Food & Wine Pairing
Dinner Menu Paired with Recommended Wine: Merlot
Soup or Appetizer - Roasted Eggplant & Garlic Soup
Entree - Braised Veal with Portobello Mushrooms, Celery Root & Toasted Pecans
Side Dish - Wild Rice or Buttered Wide Egg Noodles
Dessert - Carrot Cake
Recipe for: Roasted Eggplant & Garlic Soup
1 large globe eggplant (about 1 lb.)
Kosher salt & freshly ground black pepper
1 whole head garlic
Olive Oil
1 3/4 cups chopped red onions
1/2 cup chopped fresh basil (1/4 cup dried)

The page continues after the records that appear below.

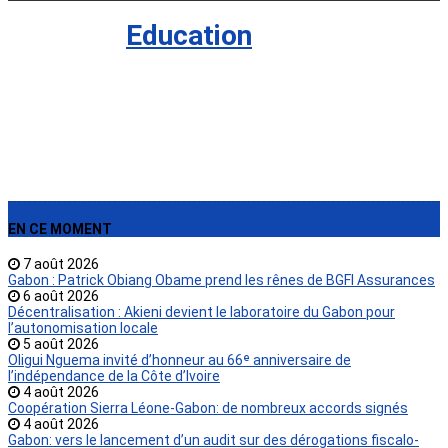
Société
›
Education
EN CE MOMENT
7 août 2026
Gabon : Patrick Obiang Obame prend les rênes de BGFI Assurances
6 août 2026
Décentralisation : Akieni devient le laboratoire du Gabon pour
l’autonomisation locale
5 août 2026
Oligui Nguema invité d’honneur au 66ᵉ anniversaire de
l’indépendance de la Côte d’Ivoire
4 août 2026
Coopération Sierra Léone-Gabon: de nombreux accords signés
4 août 2026
Gabon: vers le lancement d’un audit sur des dérogations fiscalo-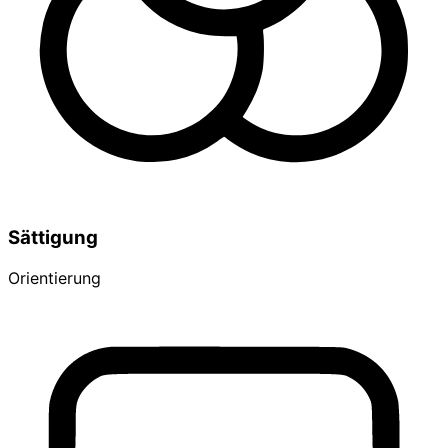
Sättigung
Orientierung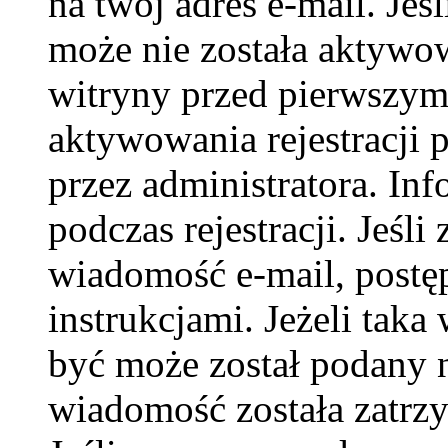
na twój adres e-mail. Jeś
może nie została aktywow
witryny przed pierwszy
aktywowania rejestracji p
przez administratora. In
podczas rejestracji. Jeśli
wiadomość e-mail, postę
instrukcjami. Jeżeli taka
być może został podany 
wiadomość została zatrzy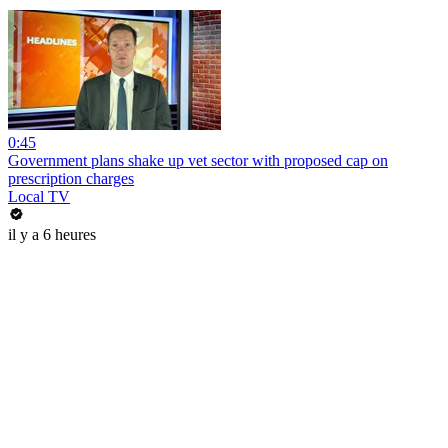
0:45
Government plans shake up vet sector with proposed cap on
prescription charges
Local TV
il y a 6 heures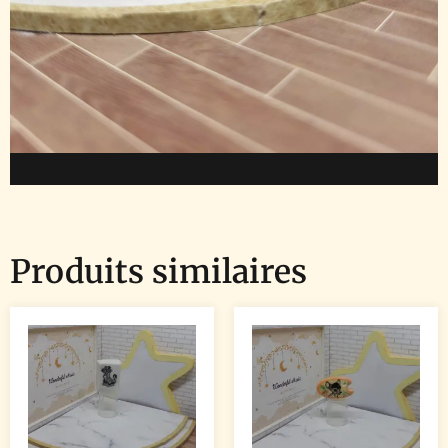
Produits similaires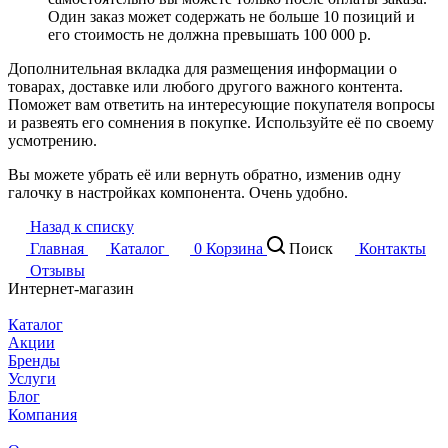
Один заказ может содержать не больше 10 позиций и
его стоимость не должна превышать 100 000 р.
Дополнительная вкладка для размещения информации о
товарах, доставке или любого другого важного контента.
Поможет вам ответить на интересующие покупателя вопросы
и развеять его сомнения в покупке. Используйте её по своему
усмотрению.
Вы можете убрать её или вернуть обратно, изменив одну
галочку в настройках компонента. Очень удобно.
Назад к списку
Главная
Каталог
0
Корзина
Поиск
Контакты
Отзывы
Интернет-магазин
Каталог
Акции
Бренды
Услуги
Блог
Компания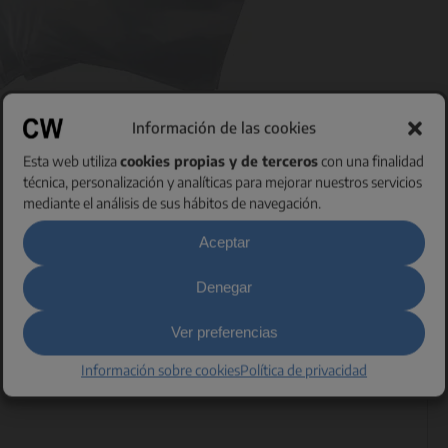
Información de las cookies
ormas deseadas, por ejemplo en forma de botella.
Esta web utiliza
cookies propias y de terceros
con una finalidad
técnica, personalización y analíticas para mejorar nuestros servicios
mediante el análisis de sus hábitos de navegación.
Aceptar
Denegar
Ver preferencias
os
Información sobre cookies
Política de privacidad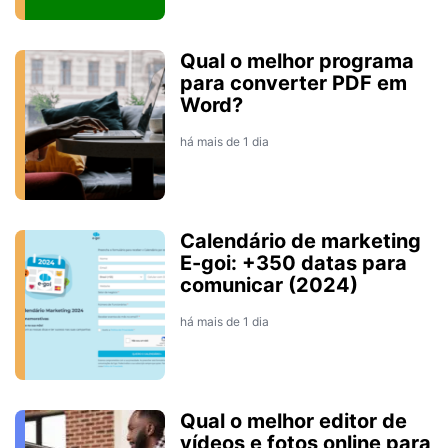
Qual o melhor programa
para converter PDF em
Word?
há mais de 1 dia
Calendário de marketing
E-goi: +350 datas para
comunicar (2024)
há mais de 1 dia
Qual o melhor editor de
vídeos e fotos online para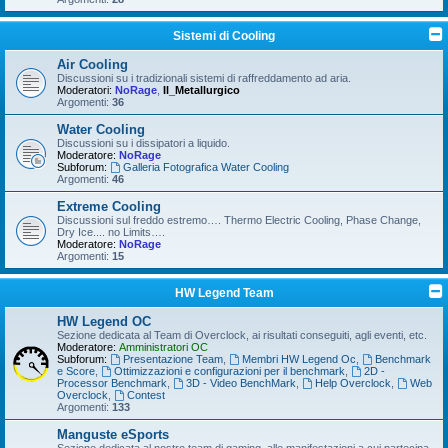
Sistemi di Cooling
Air Cooling
Discussioni su i tradizionali sistemi di raffreddamento ad aria.
Moderatori:
NoRage
,
Il_Metallurgico
Argomenti:
36
Water Cooling
Discussioni su i dissipatori a liquido.
Moderatore:
NoRage
Subforum:
Galleria Fotografica Water Cooling
Argomenti:
46
Extreme Cooling
Discussioni sul freddo estremo…. Thermo Electric Cooling, Phase Change,
Dry Ice.... no Limits….
Moderatore:
NoRage
Argomenti:
15
HW Legend Team
HW Legend OC
Sezione dedicata al Team di Overclock, ai risultati conseguiti, agli eventi, etc.
Moderatore:
Amministratori OC
Subforum:
Presentazione Team
,
Membri HW Legend Oc
,
Benchmark
e Score
,
Ottimizzazioni e configurazioni per il benchmark
,
2D -
Processor Benchmark
,
3D - Video BenchMark
,
Help Overclock
,
Web
Overclock
,
Contest
Argomenti:
133
Manguste eSports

1 tbsp. chopped fresh thyme (1/2 tbsp. dried)
1/2 tsp red pepper flakes
3 cups seeded, chopped tomatoes
4 1/2 cups chicken stock
Garnish: Basil sprigs, chopped red bell pepper
Preheat oven to 375 °F. Trim ends of eggplant; leave skin on. RInse, pat dry, and cut into 1/4-inch rounds. Sprinkle with salt & pepper. Place on paper towels for 20 - 30 min. to remove excess water. Cut the top off of the garlic head and sprinkle lightly with olive oil, salt, and pepper. Wrap in foil, leaving it a little open at top. Please eggplant and garlic on a lightly oiled baking sheet and roast for 15 min. Remove eggplant and continue roasting garlic for 35 min. more. Chop eggplant into 1-inch pieces. In a large soup pot, heat 1 tbsp. olive oil over medium heat. Add onions, basil, thyme, and pepper flakes and saute′ for 5 - 6 min., or until onions are translucent. Squeeze garlic out of head, making sure that teh flaky peel does not get mixed in, and add it to the pot. Add eggplant, tomatoes, and stock and bring soup to a boil. Reduce heat, cover, and cook for 10 to 12 minutes. Remove from pot and transfer to a food processor or blender. Puree in batches. Soup can be refrigerated at this point. Heat thoroughly before serving. Season to taste. Top with basil sprigs and chopped red bell pepper. (Serves 8 as an appetizer or 4 as an entree)
The soft, supple quality of Merlot makes it an ideal choice for braised dishes that combine a lot of complimentary flavors, the softer tannins and medium weight of the wine blend well with the savory veal, earthy mushrooms and celery root, and the toasted nuts, as a white wine alternative. It’s surprising how well the richness of a full-bodied Chardonnay pairs with this dish.
Recipe for: Braised Veal with Portobello Mushrooms, Celery Root & Toasted Pecans
1 3/4 lbs. veal stew meat
1 tbsp all-purpose flour
1/4 tsp kosher salt
1/8 tsp freshly ground black pepper
3 tbsp unsalted butter
1 1/2 ounces pancetta, chopped
2 cups sliced portobello mushrooms
2 cups peeled and diced celery root
1 cup chopped yellow onions
4 cloves garlic, chopped
1 tbsp sweet paprika
1 tsp caraway seed
1 tsp chevril herbs
1 3/4 cups veal or chicken stock
1/3 cup white wine
Kosher salt & freshly ground black pepper
1/4 cup toasted pecan halves
1/2 cup shredded soked mozarella cheese
Cut veal into 1-inch cubes. Sprinkle with flour, salt & pepper. In a large saute pan over medium heat, saute veal in butter and pancetta for 6 - 7 min., or until lightly browned. Add mushrooms, celery root, onions, garlic, paprika, caraway, and herbs and continue cooking for 8 min. Add stock and wine and bring to a boil. Reduce heat, cover, and simmer for 1 1/4 hours. Season to taste. Spoon veal stew onto plates while very hot. Top with pecans and mozzarella. Serve with wild rice or buttered wide egg noodles and sauteed spinach.